[The problem]:
Only the lines running from the line with "research, but claiming" to the end of the listing below should be copied, exactly, without pictures.
+ + + + +
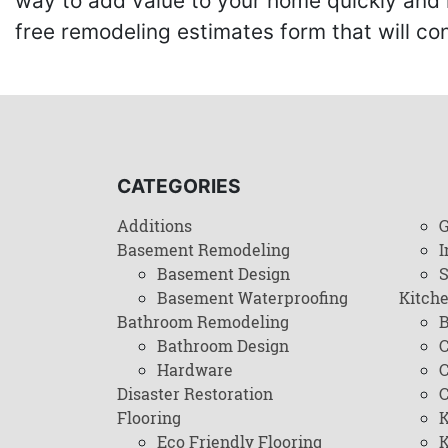
way to add value to your home quickly and 
free remodeling estimates form that will c
CATEGORIES
Additions
G
Basement Remodeling
I
Basement Design
Basement Waterproofing
Kitch
Bathroom Remodeling
B
Bathroom Design
C
Hardware
C
Disaster Restoration
C
Flooring
K
Eco Friendly Flooring
K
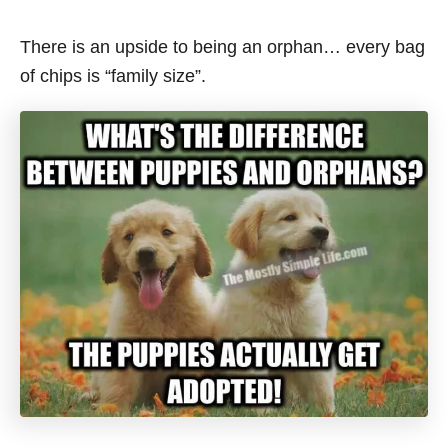
There is an upside to being an orphan… every bag
of chips is “family size”.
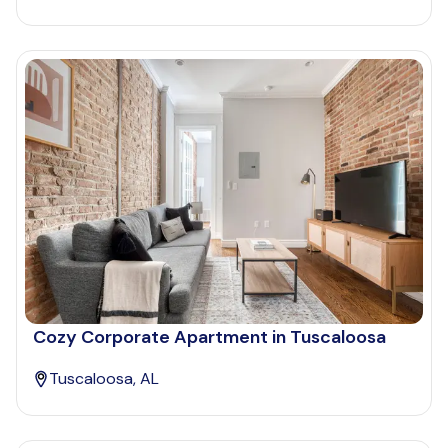
Cozy Corporate Apartment in Tuscaloosa
Tuscaloosa, AL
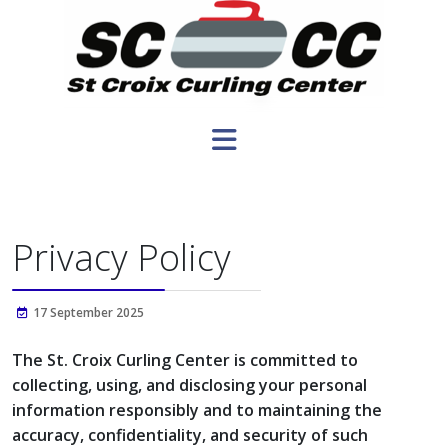
Privacy Policy
17 September 2025
The St. Croix Curling Center is committed to
collecting, using, and disclosing your personal
information responsibly and to maintaining the
accuracy, confidentiality, and security of such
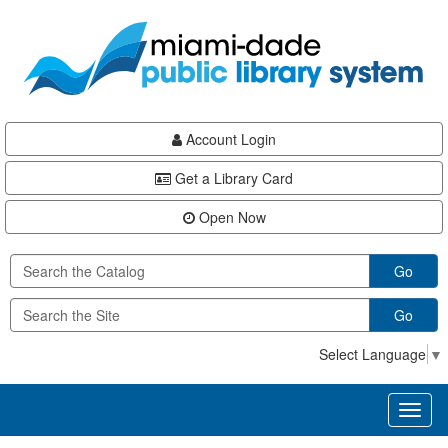
Skip
Skip
Skip
to
to
to
main
Navigation
Footer
content
Account Login
Get a Library Card
Open Now
Go
Go
Select Language
▼
Toggl
naviga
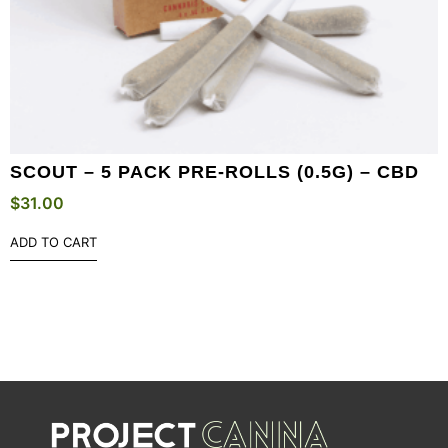
SCOUT – 5 PACK PRE-ROLLS (0.5G) – CBD
$
31.00
ADD TO CART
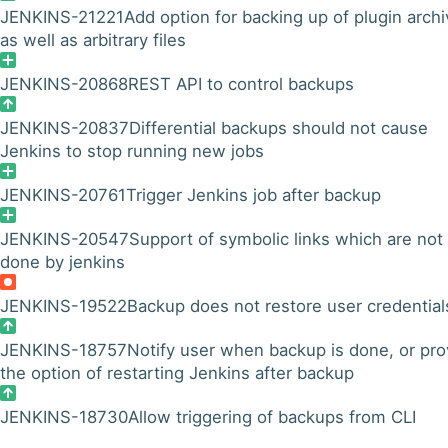
JENKINS-21221
Add option for backing up of plugin archi
as well as arbitrary files
JENKINS-20868
REST API to control backups
JENKINS-20837
Differential backups should not cause
Jenkins to stop running new jobs
JENKINS-20761
Trigger Jenkins job after backup
JENKINS-20547
Support of symbolic links which are not
done by jenkins
JENKINS-19522
Backup does not restore user credential
JENKINS-18757
Notify user when backup is done, or pro
the option of restarting Jenkins after backup
JENKINS-18730
Allow triggering of backups from CLI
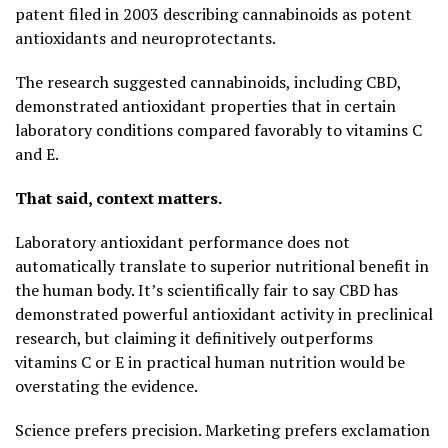
patent filed in 2003 describing cannabinoids as potent
antioxidants and neuroprotectants.
The research suggested cannabinoids, including CBD,
demonstrated antioxidant properties that in certain
laboratory conditions compared favorably to vitamins C
and E.
That said, context matters.
Laboratory antioxidant performance does not
automatically translate to superior nutritional benefit in
the human body. It’s scientifically fair to say CBD has
demonstrated powerful antioxidant activity in preclinical
research, but claiming it definitively outperforms
vitamins C or E in practical human nutrition would be
overstating the evidence.
Science prefers precision. Marketing prefers exclamation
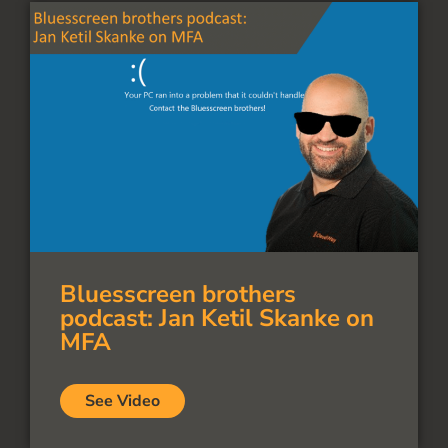
Bluesscreen brothers
podcast: Jan Ketil Skanke on
MFA
See Video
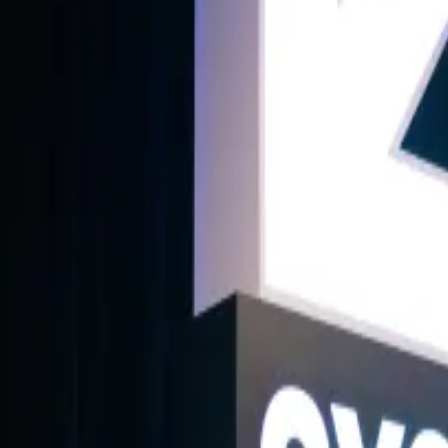
ub lists and reports - a testament to the capital's innovative spirit. Bu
+ + + + +
[Output for this task]:
research, but claiming it definitively outperforms
vitamins C or E in practical human nutrition would be
overstating the evidence.
Science prefers precision. Marketing prefers exclamation
Bluesscreen brothers
podcast: Jan Ketil Skanke on
MFA
See Video
ub lists and reports - a testament to the capital's innovative spirit. Bu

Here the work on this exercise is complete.